Tuesday, May 3, 2016

Cheerleading Tryouts Round 2 Update!

I really want to be on the cheer team because it means everything to me right now.  It is a chance of a lifetime and I feel like I am brave enough and I am the right girl for it.  If I don't get on the cheer team, I will be sad and know it is not the end of the world.  I also know "there is always next year!"  If I don't get on next year, "this girl" will try out cheer in high school until I make make the team!!!

There is a new girl in our cheer group who is trying out.  She is very small.  My friend used to be the smallest, now the new girl is even smaller!  My friend said "I miss being small, I was the smallest!"  I used to be one of the smallest, now I am not even close to the shortest girl trying out for cheer this year.
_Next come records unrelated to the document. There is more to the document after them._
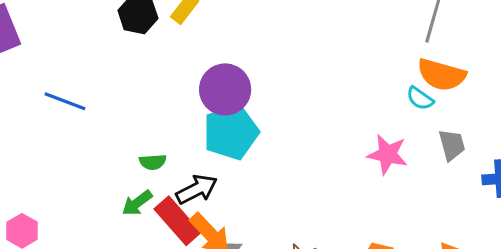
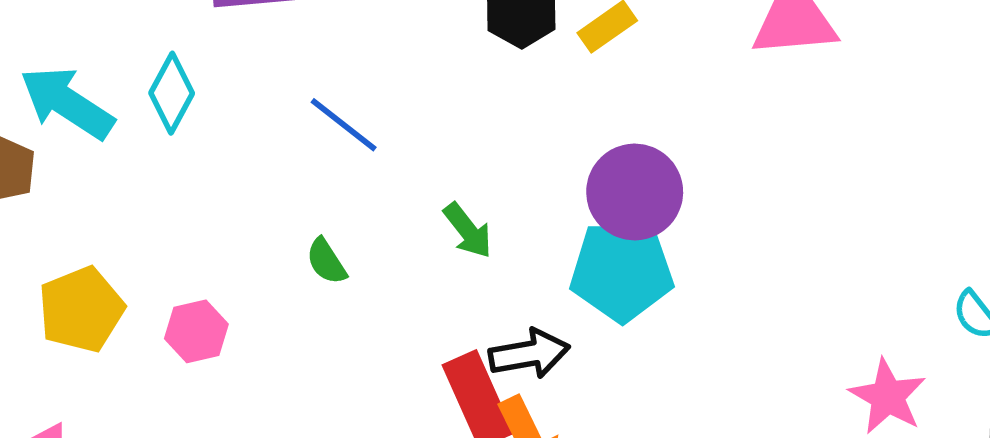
green semicircle: (153, 162) -> (326, 261), moved, turned 44
green arrow: (137, 203) -> (468, 230), moved, turned -108

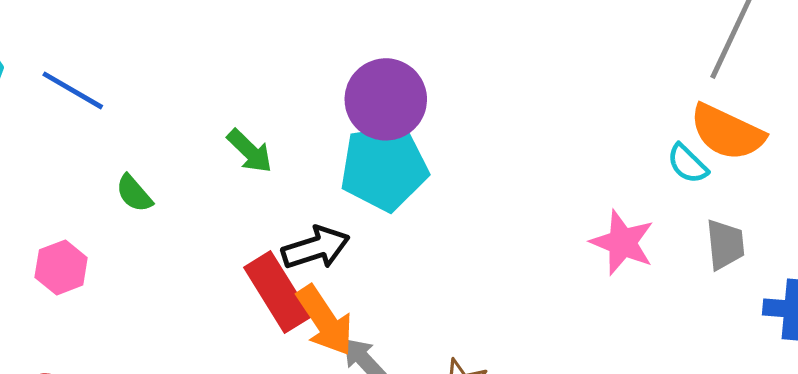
blue line: (344, 125) -> (73, 90), moved
pink hexagon: (196, 331) -> (61, 267), moved

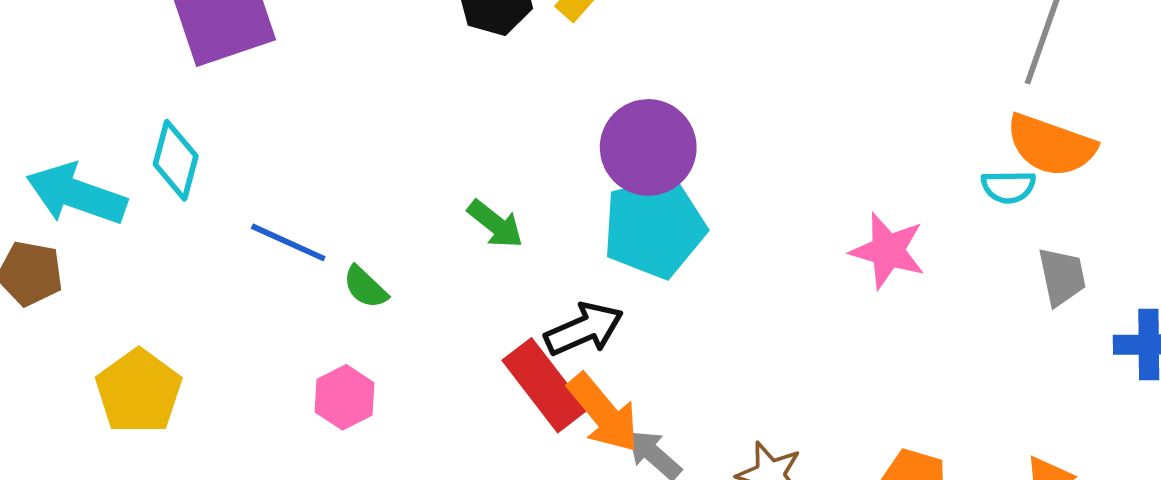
blue line: (73, 90) -> (288, 242), moved
cyan semicircle: (688, 164) -> (1008, 187), turned -39
pink star: (622, 243) -> (888, 251), moved
pink hexagon: (61, 267) -> (344, 397), moved

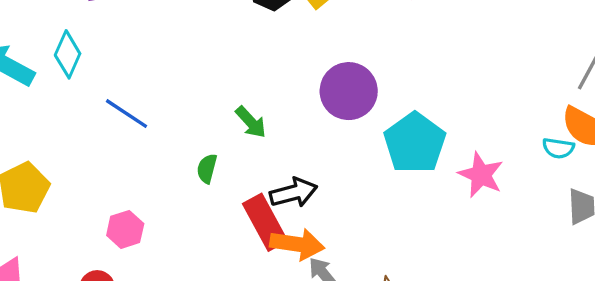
cyan pentagon: (654, 227) -> (415, 143), moved, turned -30
green semicircle: (365, 287) -> (207, 169), moved, turned 52
pink hexagon: (344, 397) -> (125, 229), moved
orange arrow: (603, 413) -> (297, 244), turned -51

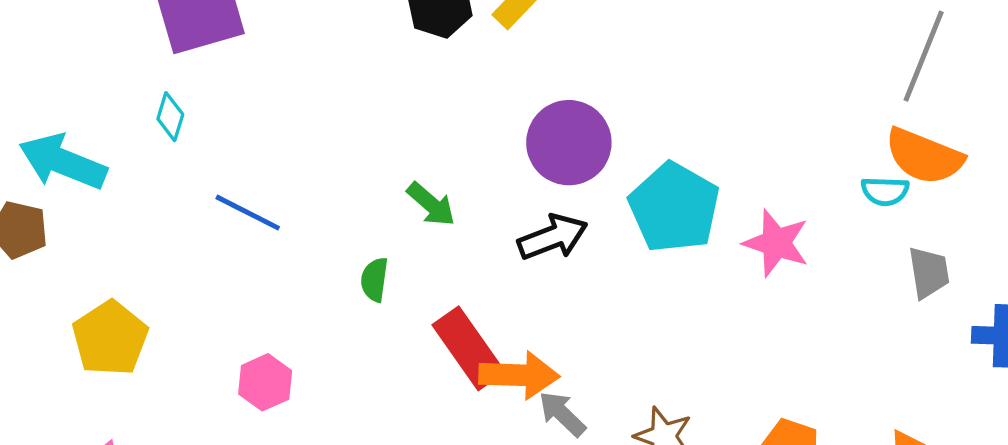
cyan diamond: (68, 54) -> (170, 117), moved, size x0.7
black arrow: (294, 193) -> (553, 237), moved

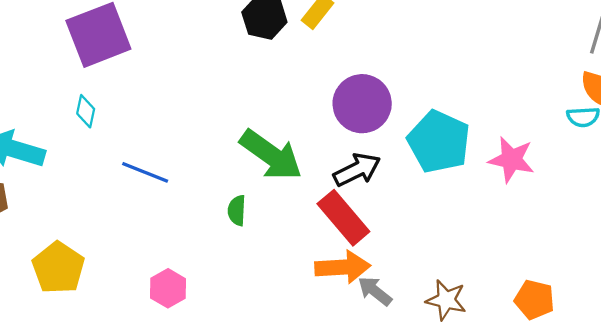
green arrow: (431, 204) -> (271, 155), size x1.8
red rectangle: (468, 348) -> (343, 218), moved

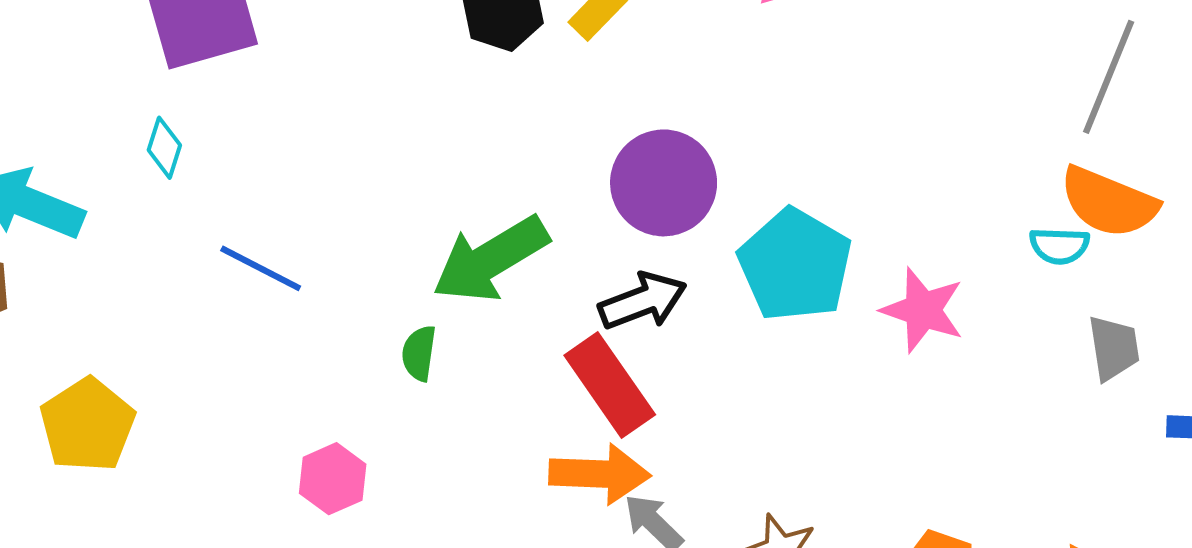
green arrow: (271, 155) -> (491, 259), turned 108
pink hexagon: (168, 288) -> (333, 479), moved

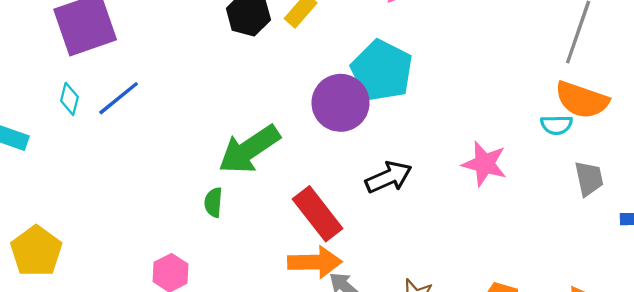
cyan pentagon: (795, 265) -> (382, 71), moved
blue line: (261, 268) -> (119, 98), moved, turned -63
black arrow: (643, 301) -> (389, 177), moved

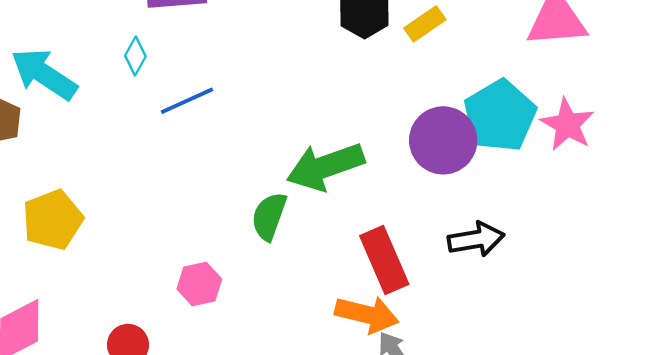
blue line: (119, 98) -> (187, 101), moved
pink star: (485, 164) -> (567, 125), moved
green semicircle: (213, 202) -> (269, 216), size x1.4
I think I want to stop growth hormone therapy shots in a year. For me, I feel like it is time to start something new.  I have been doing this for a long time, and growing is awesome; but being who I am is important too.  Whatever height I am going to be, I will appreciate being that height. My mom says that I should not stop the growth hormone therapy until I stop growing which means that I probably will be taking shots for another 2 years.

The one good thing about growth hormone deficiency is that maybe it is making me not go through puberty yet.  My doctors say that is not the reason why; but I think so.